▶ [Exercise goal]: Repeat every line of the data exactly; the pictures stay out.

▶ [Exercise materials]:
==========

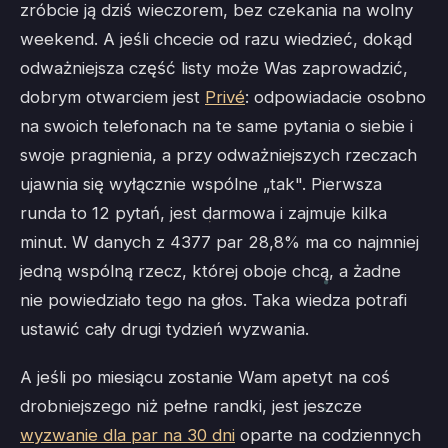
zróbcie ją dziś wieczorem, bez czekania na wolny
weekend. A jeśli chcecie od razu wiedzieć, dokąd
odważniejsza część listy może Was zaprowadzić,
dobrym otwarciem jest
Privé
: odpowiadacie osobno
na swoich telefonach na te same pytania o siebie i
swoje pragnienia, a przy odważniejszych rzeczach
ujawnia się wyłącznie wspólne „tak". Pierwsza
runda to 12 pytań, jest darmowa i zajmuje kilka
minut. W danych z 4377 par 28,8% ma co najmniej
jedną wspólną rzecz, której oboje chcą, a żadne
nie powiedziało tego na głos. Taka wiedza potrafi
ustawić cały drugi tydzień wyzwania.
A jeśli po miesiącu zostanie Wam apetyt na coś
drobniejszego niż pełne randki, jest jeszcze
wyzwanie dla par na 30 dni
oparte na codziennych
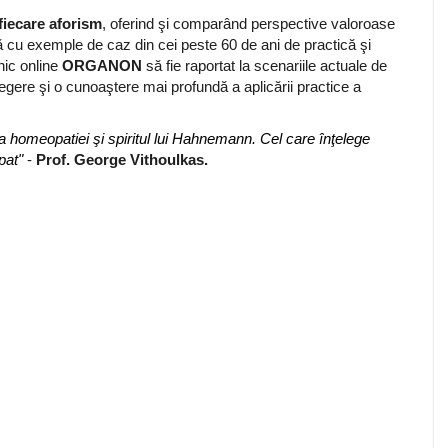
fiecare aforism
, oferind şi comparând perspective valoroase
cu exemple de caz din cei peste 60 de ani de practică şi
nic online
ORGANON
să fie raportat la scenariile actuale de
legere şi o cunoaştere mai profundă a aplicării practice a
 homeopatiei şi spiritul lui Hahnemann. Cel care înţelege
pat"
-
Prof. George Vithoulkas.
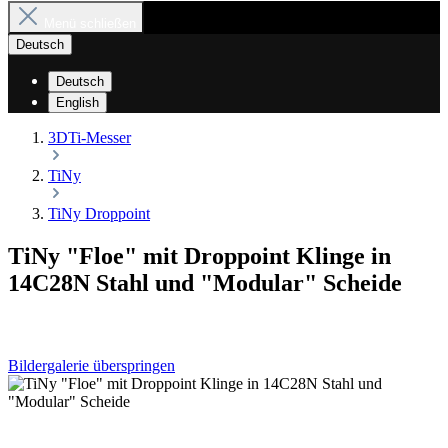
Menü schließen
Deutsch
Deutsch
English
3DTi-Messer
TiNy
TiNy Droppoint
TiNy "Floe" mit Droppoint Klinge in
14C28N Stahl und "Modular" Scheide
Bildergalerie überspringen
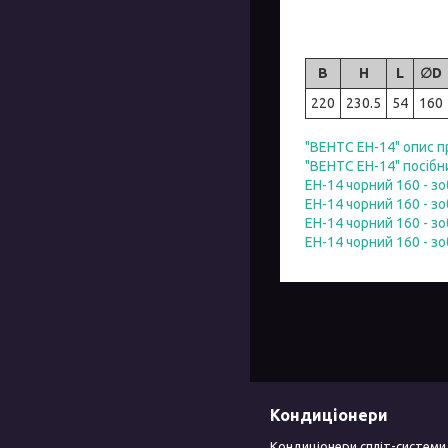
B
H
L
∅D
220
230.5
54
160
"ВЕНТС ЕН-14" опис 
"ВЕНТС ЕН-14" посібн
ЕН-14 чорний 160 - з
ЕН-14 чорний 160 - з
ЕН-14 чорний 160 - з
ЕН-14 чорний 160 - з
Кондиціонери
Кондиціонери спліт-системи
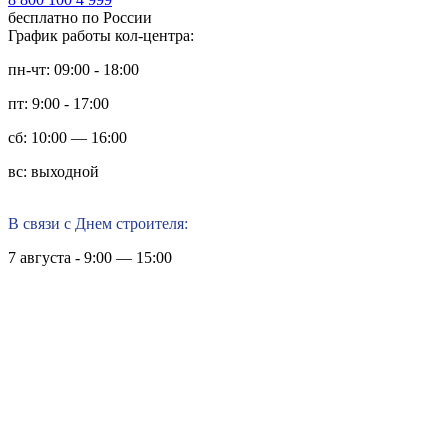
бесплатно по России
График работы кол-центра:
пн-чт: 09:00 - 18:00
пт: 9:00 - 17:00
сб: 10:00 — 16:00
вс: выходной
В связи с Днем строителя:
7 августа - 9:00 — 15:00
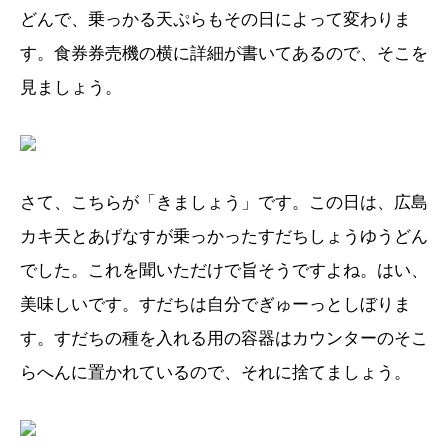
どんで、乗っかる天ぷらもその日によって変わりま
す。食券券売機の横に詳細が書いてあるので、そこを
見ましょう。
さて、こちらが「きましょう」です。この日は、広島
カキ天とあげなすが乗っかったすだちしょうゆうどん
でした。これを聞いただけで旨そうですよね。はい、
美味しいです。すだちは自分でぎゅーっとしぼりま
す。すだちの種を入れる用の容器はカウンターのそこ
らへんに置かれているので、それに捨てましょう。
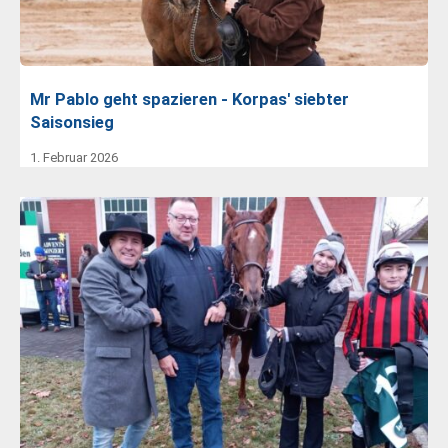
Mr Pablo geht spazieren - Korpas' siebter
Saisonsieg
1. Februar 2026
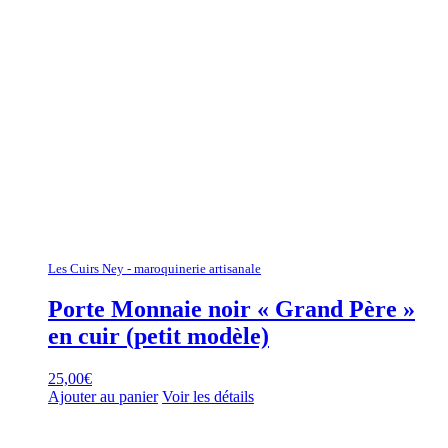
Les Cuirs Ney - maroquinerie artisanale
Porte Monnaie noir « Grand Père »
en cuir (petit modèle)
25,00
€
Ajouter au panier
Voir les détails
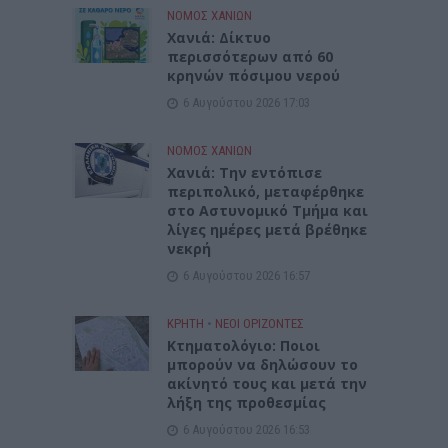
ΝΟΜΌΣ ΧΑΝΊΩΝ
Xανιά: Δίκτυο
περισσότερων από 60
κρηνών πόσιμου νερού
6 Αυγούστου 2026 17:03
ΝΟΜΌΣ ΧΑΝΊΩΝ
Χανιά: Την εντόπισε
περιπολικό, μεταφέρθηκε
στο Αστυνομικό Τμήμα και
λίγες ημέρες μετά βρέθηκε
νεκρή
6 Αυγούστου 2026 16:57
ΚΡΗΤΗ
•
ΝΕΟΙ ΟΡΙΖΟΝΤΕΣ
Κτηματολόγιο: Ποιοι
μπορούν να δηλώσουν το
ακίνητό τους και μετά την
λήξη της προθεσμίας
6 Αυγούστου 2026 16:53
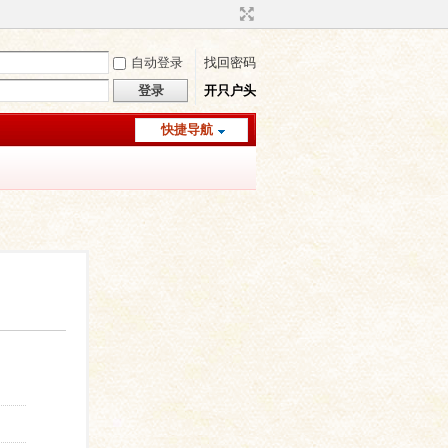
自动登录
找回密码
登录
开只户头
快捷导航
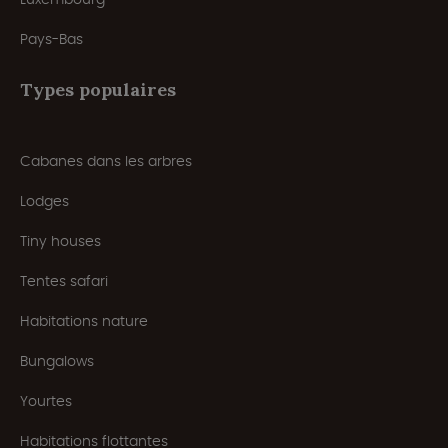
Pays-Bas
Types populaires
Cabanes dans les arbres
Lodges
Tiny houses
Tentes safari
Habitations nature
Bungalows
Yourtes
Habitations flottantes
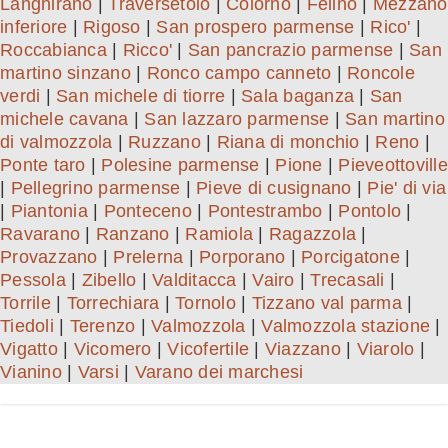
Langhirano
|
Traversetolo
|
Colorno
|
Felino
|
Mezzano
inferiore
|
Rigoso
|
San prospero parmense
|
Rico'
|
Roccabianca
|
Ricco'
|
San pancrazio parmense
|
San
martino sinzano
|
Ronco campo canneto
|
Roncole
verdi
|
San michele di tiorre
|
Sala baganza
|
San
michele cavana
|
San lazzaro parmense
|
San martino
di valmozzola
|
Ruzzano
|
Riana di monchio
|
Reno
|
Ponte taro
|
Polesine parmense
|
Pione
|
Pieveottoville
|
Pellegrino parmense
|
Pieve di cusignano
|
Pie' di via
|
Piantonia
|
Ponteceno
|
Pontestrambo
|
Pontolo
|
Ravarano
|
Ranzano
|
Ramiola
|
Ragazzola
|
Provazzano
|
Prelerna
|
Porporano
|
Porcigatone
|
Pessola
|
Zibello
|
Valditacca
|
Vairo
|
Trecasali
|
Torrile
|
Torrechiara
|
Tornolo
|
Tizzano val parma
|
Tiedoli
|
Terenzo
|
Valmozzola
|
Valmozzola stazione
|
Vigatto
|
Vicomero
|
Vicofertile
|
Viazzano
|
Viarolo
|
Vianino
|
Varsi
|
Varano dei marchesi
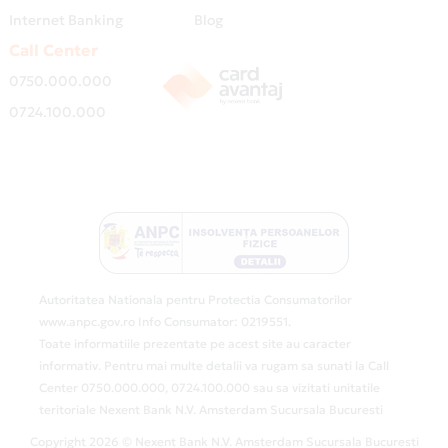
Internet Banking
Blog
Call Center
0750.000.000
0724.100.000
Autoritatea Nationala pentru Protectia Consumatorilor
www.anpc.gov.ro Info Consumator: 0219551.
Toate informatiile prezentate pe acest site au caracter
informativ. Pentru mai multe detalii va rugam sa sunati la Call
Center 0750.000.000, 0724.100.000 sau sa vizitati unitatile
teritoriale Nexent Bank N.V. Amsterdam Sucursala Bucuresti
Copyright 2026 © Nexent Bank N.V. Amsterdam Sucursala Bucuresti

==========

▶ [Problem solution]:
zróbcie ją dziś wieczorem, bez czekania na wolny
weekend. A jeśli chcecie od razu wiedzieć, dokąd
odważniejsza część listy może Was zaprowadzić,
dobrym otwarciem jest
Privé
: odpowiadacie osobno
na swoich telefonach na te same pytania o siebie i
swoje pragnienia, a przy odważniejszych rzeczach
ujawnia się wyłącznie wspólne „tak". Pierwsza
runda to 12 pytań, jest darmowa i zajmuje kilka
minut. W danych z 4377 par 28,8% ma co najmniej
jedną wspólną rzecz, której oboje chcą, a żadne
nie powiedziało tego na głos. Taka wiedza potrafi
ustawić cały drugi tydzień wyzwania.
A jeśli po miesiącu zostanie Wam apetyt na coś
drobniejszego niż pełne randki, jest jeszcze
wyzwanie dla par na 30 dni
oparte na codziennych
fiecare aforism
, oferind şi comparând perspective valoroase
cu exemple de caz din cei peste 60 de ani de practică şi
nic online
ORGANON
să fie raportat la scenariile actuale de
legere şi o cunoaştere mai profundă a aplicării practice a
 homeopatiei şi spiritul lui Hahnemann. Cel care înţelege
pat"
-
Prof. George Vithoulkas.
Menü schließen
Deutsch
Deutsch
English
3DTi-Messer
TiNy
TiNy Droppoint
TiNy "Floe" mit Droppoint Klinge in
14C28N Stahl und "Modular" Scheide
Bildergalerie überspringen
B
H
L
∅D
220
230.5
54
160
"ВЕНТС ЕН-14" опис 
"ВЕНТС ЕН-14" посібн
ЕН-14 чорний 160 - з
ЕН-14 чорний 160 - з
ЕН-14 чорний 160 - з
ЕН-14 чорний 160 - з
Кондиціонери
Кондиціонери спліт-системи
бесплатно по России
График работы кол-центра:
пн-чт: 09:00 - 18:00
пт: 9:00 - 17:00
сб: 10:00 — 16:00
вс: выходной
В связи с Днем строителя:
7 августа - 9:00 — 15:00
どんで、乗っかる天ぷらもその日によって変わりま
す。食券券売機の横に詳細が書いてあるので、そこを
見ましょう。
さて、こちらが「きましょう」です。この日は、広島
カキ天とあげなすが乗っかったすだちしょうゆうどん
でした。これを聞いただけで旨そうですよね。はい、
美味しいです。すだちは自分でぎゅーっとしぼりま
す。すだちの種を入れる用の容器はカウンターのそこ
らへんに置かれているので、それに捨てましょう。
Mr Pablo geht spazieren - Korpas' siebter
Saisonsieg
1. Februar 2026
Les Cuirs Ney - maroquinerie artisanale
Porte Monnaie noir « Grand Père »
en cuir (petit modèle)
25,00
€
Ajouter au panier
Voir les détails
ΝΟΜΌΣ ΧΑΝΊΩΝ
Xανιά: Δίκτυο
περισσότερων από 60
κρηνών πόσιμου νερού
6 Αυγούστου 2026 17:03
ΝΟΜΌΣ ΧΑΝΊΩΝ
Χανιά: Την εντόπισε
περιπολικό, μεταφέρθηκε
στο Αστυνομικό Τμήμα και
λίγες ημέρες μετά βρέθηκε
νεκρή
6 Αυγούστου 2026 16:57
ΚΡΗΤΗ
•
ΝΕΟΙ ΟΡΙΖΟΝΤΕΣ
Κτηματολόγιο: Ποιοι
μπορούν να δηλώσουν το
ακίνητό τους και μετά την
λήξη της προθεσμίας
6 Αυγούστου 2026 16:53
自动登录
找回密码
登录
开只户头
快捷导航
Pays-Bas
Types populaires
Cabanes dans les arbres
Lodges
Tiny houses
Tentes safari
Habitations nature
Bungalows
Yourtes
Habitations flottantes
Langhirano
|
Traversetolo
|
Colorno
|
Felino
|
Mezzano
inferiore
|
Rigoso
|
San prospero parmense
|
Rico'
|
Roccabianca
|
Ricco'
|
San pancrazio parmense
|
San
martino sinzano
|
Ronco campo canneto
|
Roncole
verdi
|
San michele di tiorre
|
Sala baganza
|
San
michele cavana
|
San lazzaro parmense
|
San martino
di valmozzola
|
Ruzzano
|
Riana di monchio
|
Reno
|
Ponte taro
|
Polesine parmense
|
Pione
|
Pieveottoville
|
Pellegrino parmense
|
Pieve di cusignano
|
Pie' di via
|
Piantonia
|
Ponteceno
|
Pontestrambo
|
Pontolo
|
Ravarano
|
Ranzano
|
Ramiola
|
Ragazzola
|
Provazzano
|
Prelerna
|
Porporano
|
Porcigatone
|
Pessola
|
Zibello
|
Valditacca
|
Vairo
|
Trecasali
|
Torrile
|
Torrechiara
|
Tornolo
|
Tizzano val parma
|
Tiedoli
|
Terenzo
|
Valmozzola
|
Valmozzola stazione
|
Vigatto
|
Vicomero
|
Vicofertile
|
Viazzano
|
Viarolo
|
Vianino
|
Varsi
|
Varano dei marchesi
Internet Banking
Blog
Call Center
0750.000.000
0724.100.000
Autoritatea Nationala pentru Protectia Consumatorilor
www.anpc.gov.ro Info Consumator: 0219551.
Toate informatiile prezentate pe acest site au caracter
informativ. Pentru mai multe detalii va rugam sa sunati la Call
Center 0750.000.000, 0724.100.000 sau sa vizitati unitatile
teritoriale Nexent Bank N.V. Amsterdam Sucursala Bucuresti
Copyright 2026 © Nexent Bank N.V. Amsterdam Sucursala Bucuresti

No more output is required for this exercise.